**WORK REQUIRED:** Of the entries below, return only those lines from the line with "your personal information" to the line with "Keeping Information Exposure to a Minimum", exactly, both included.

**DATA FOR THIS TASK:**
---+---
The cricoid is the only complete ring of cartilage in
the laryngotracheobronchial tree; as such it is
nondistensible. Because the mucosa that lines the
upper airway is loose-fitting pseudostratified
---+---
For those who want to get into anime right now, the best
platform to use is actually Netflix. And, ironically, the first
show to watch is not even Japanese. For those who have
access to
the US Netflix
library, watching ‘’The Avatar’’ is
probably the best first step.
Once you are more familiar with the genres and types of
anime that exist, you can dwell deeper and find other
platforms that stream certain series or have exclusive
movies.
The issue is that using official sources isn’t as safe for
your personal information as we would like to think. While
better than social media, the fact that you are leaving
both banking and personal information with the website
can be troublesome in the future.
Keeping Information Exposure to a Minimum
---+---
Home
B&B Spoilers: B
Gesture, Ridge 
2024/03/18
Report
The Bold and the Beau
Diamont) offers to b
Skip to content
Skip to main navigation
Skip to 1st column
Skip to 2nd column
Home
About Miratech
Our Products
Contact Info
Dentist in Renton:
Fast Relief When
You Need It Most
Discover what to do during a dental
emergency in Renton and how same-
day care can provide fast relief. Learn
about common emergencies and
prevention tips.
---+---
**WRITTEN REPLY:**
your personal information as we would like to think. While
better than social media, the fact that you are leaving
both banking and personal information with the website
can be troublesome in the future.
Keeping Information Exposure to a Minimum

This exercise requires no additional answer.